#### [PROVIDED RECORDS]
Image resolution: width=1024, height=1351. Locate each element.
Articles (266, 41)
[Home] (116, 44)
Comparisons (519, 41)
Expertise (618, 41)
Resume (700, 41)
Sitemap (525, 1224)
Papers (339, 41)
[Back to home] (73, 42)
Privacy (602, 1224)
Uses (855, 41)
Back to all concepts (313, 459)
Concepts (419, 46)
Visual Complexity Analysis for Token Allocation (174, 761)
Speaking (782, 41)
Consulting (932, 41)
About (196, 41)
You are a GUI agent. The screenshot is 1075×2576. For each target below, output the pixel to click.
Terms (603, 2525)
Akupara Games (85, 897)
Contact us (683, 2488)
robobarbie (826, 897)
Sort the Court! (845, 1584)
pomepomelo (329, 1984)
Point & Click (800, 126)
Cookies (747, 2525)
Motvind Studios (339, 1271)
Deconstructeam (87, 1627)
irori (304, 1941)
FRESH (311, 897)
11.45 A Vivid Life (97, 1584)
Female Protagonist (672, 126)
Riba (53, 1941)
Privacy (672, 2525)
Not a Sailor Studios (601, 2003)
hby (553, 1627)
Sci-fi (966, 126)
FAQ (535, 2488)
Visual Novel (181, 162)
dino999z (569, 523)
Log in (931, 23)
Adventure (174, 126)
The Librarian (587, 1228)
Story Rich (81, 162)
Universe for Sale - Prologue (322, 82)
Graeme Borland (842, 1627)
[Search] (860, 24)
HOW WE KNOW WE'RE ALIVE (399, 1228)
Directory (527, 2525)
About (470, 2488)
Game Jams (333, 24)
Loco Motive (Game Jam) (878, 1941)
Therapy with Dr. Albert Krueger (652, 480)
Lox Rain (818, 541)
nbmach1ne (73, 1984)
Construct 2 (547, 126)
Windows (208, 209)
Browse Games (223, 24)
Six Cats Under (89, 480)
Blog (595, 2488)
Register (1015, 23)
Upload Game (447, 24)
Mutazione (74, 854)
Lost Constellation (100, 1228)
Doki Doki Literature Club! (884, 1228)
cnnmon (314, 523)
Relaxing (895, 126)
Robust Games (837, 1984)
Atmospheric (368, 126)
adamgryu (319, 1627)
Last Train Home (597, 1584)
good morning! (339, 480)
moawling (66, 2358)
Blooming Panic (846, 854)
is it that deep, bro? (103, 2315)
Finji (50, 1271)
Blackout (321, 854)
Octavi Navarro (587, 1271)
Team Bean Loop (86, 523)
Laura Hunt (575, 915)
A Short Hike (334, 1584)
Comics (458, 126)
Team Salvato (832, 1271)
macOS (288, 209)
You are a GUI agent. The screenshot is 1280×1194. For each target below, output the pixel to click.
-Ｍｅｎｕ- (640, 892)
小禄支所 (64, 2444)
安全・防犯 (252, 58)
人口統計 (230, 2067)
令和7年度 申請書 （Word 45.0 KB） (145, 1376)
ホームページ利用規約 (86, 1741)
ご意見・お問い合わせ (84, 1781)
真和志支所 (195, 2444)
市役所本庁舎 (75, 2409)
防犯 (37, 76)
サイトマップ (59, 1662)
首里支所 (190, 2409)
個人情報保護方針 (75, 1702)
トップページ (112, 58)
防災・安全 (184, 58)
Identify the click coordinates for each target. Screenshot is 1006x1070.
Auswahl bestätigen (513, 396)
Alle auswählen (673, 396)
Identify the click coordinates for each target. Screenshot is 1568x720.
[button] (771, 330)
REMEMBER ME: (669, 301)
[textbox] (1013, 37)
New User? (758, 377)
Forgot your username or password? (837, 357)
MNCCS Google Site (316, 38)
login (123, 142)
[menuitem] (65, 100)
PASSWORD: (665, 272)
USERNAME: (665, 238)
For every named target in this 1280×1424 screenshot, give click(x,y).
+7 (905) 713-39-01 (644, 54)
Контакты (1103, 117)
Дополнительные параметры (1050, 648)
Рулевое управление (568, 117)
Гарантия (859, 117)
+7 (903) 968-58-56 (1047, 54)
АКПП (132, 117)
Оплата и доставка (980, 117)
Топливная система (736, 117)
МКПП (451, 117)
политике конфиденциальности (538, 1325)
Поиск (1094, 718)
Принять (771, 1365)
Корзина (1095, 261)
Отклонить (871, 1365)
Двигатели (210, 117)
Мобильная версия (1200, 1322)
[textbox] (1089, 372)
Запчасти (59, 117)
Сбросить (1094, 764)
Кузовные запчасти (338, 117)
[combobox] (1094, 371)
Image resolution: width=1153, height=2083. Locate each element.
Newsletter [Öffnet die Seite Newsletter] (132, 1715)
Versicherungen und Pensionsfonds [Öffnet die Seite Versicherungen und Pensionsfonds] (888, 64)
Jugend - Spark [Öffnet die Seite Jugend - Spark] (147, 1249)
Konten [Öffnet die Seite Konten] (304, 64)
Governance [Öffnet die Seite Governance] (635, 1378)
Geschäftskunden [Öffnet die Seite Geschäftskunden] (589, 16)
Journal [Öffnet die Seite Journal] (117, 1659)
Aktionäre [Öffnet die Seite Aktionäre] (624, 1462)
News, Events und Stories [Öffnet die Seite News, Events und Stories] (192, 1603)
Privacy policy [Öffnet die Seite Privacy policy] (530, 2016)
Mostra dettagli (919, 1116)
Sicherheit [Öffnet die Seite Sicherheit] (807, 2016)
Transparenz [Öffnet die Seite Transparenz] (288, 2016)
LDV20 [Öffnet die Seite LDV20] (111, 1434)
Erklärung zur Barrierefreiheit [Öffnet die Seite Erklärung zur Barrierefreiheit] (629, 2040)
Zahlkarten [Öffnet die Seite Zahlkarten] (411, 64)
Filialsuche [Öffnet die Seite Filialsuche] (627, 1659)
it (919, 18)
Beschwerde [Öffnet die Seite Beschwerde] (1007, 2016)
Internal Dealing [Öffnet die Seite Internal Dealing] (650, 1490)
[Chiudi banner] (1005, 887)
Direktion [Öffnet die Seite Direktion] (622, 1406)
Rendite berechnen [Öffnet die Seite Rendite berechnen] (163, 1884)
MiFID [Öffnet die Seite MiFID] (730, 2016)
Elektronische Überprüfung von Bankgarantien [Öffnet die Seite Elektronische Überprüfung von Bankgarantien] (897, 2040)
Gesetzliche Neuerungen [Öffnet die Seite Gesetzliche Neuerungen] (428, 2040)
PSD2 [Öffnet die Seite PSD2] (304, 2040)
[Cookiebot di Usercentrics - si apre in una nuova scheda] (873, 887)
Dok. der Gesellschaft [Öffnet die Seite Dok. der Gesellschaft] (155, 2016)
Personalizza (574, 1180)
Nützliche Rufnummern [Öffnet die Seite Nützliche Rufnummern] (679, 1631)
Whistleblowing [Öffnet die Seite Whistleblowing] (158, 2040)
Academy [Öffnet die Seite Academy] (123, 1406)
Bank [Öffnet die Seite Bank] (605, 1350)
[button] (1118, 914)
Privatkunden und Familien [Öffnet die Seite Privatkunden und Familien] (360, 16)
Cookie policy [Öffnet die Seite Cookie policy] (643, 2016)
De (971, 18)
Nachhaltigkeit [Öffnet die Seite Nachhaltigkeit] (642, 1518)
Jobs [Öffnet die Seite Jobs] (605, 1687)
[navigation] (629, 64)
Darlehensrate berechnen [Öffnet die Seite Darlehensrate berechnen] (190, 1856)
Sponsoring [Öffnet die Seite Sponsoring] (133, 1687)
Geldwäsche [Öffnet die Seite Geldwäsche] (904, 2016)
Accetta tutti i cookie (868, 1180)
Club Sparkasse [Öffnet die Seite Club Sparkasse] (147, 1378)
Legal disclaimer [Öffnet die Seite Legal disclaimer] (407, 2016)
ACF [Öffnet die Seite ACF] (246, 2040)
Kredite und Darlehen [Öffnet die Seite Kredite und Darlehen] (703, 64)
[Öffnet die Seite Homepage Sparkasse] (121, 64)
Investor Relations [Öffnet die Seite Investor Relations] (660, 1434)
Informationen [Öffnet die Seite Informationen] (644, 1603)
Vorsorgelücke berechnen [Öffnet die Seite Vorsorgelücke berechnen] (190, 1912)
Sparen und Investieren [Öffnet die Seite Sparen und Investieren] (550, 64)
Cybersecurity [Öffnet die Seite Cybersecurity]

#### [DESCRIPTION OF THE TASK]
The required answer is the run of lines above, starting at the line with "Directory (527, 2525)" and ending at the line with "Mutazione (74, 854)", reproduced exactly with both ends.

#### [RESULT OF THE EXERCISE]
Directory (527, 2525)
About (470, 2488)
Game Jams (333, 24)
Loco Motive (Game Jam) (878, 1941)
Therapy with Dr. Albert Krueger (652, 480)
Lox Rain (818, 541)
nbmach1ne (73, 1984)
Construct 2 (547, 126)
Windows (208, 209)
Browse Games (223, 24)
Six Cats Under (89, 480)
Blog (595, 2488)
Register (1015, 23)
Upload Game (447, 24)
Mutazione (74, 854)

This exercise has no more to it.